Il filone più “puro” della ricerca jazzistica (la corrente principale, o mainstream), vede, dagli anni
‘50, avvicendarsi diverse correnti: l’hard bop (ideale continuazione del bebop), il jazz modale, il
free jazz (corrente che estremizza l’uso dell’improvvisazione, anche in forma collettiva) e, dagli
anni ‘60 il jazz rock (noto anche come fusion), con artisti quali Herbie Hancock, Billy Cobham e
Keith Jarret.
Per fare chiarezza: le funzioni degli strumenti nel jazz
Fondamentale nel jazz è l’improvvisazione.
Ma cosa vuol dire ciò?
Ciascun musicista è libero di fare ciò che vuole?
Certamente no.
Innanzitutto occorre definire il brano da suonare (i jazzisti direbbero il “tema”).
Il brano inizia suonando il tema (qualche volta preceduto da una breve introduzione o da un breve
“giro” armonico); quindi si passa alla sezione più ampia, quella delle improvvisazioni dei solisti; il
brano viene chiuso con la ripresa del tema.
Ma “chi” fa “cosa”?
Scopriamolo provando a “smontare” un brano jazz.
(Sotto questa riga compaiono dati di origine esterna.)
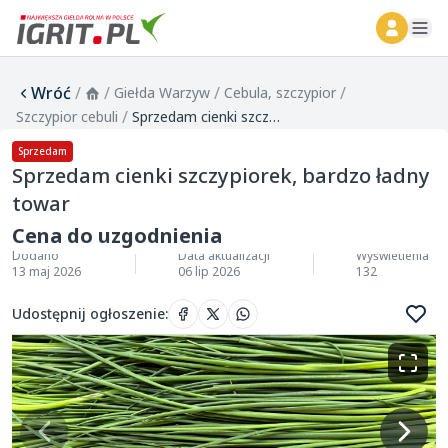
ope
Wróć
/
/
/
/
Giełda Warzyw
Cebula, szczypior
/
Szczypior cebuli
Sprzedam cienki szczypiorek, bardzo ładny towar
Sprzedam
Sprzedam cienki szczypiorek, bardzo ładny
towar
Cena do uzgodnienia
Dodano
Data aktualizacji
Wyświetlenia
13 maj 2026
06 lip 2026
132
Udostępnij ogłoszenie
: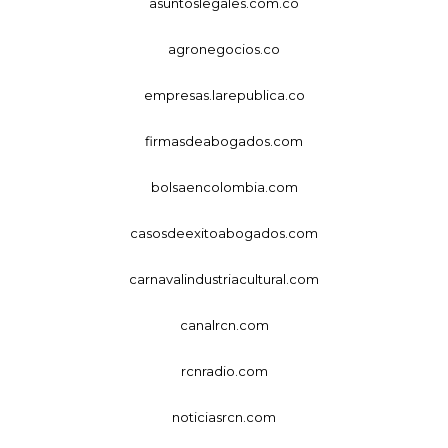
asuntoslegales.com.co
agronegocios.co
empresas.larepublica.co
firmasdeabogados.com
bolsaencolombia.com
casosdeexitoabogados.com
carnavalindustriacultural.com
canalrcn.com
rcnradio.com
noticiasrcn.com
Ed ora... le domande in ordine sparso!
Il jazz si suona solo con tromba, trombone, sax, contrabbasso, piano, batteria?
No. Ecco, ad esempio
Violino
Chitarra
Flauto
Oboe
Vibrafono
Pianoforte
Cosa vuol dire improvvisare?
Prova a sentire. E poi... prova anche tu! Base1 Base2
Perchè nel jazz si batte le mani in modo diverso dalla musica europea?
Non solo il jazz, ma gran parte della musica di radice africana/afroamericana (blues, ragtime, swing,
bossanova, reggae...) ha un pulsare ritmico “antitetico” al nostro, per natura. E’ un altro modo di
“sentire” il ritmo. Se nella musica europea il battito delle mani cade spontaneamente sui “tempi
forti” (UNO, due, TRE, quattro), la musica “nera” accentua invece quelli “deboli” (uno, DUE, tre,
QUATTRO) creando un caratteristico andamento in “controtempo” (“sincopato”, come si usa dire
in musica).
Perchè si dice che il jazz è una musica “profonda”?
Innazitutto: c’è jazz e jazz...
Originariamente non si può non scorgere in questa espressione una grande vitalità e desiderio di
affermazione da parte della gente di colore. Questa forma espressiva originale ha nella creatività
estemporanea e nella ricerca della novità un principio cardine. Originariamente quindi il jazz è tutto
fuorchè musica “scontata”, “banale”.
Anche di fronte alle “briglie” imposte dalla Swing Era, i jazzisti hanno saputo reagire, dimostrando
il desiderio di autenticità. E tutta l’evoluzione che è seguita dice quanto sia sempre viva una sete di
verità in questi musicisti.
Ascoltando questa musica, soprattutto negli assoli, ma spesso anche nell’enunciazione
personalizzata dei temi più famosi, si possono percepire grinta, poesia, sofferenza, vigore, fierezza,
malinconia, agitazione, allegria, spensieratezza, lotta, libertà.
Al di là di una tecnica strabiliante (un esempio su tutti l’indimenticato Michael Petrucciani) è
questo ciò che conta in ogni arte: esprimere la grandezza del cuore umano.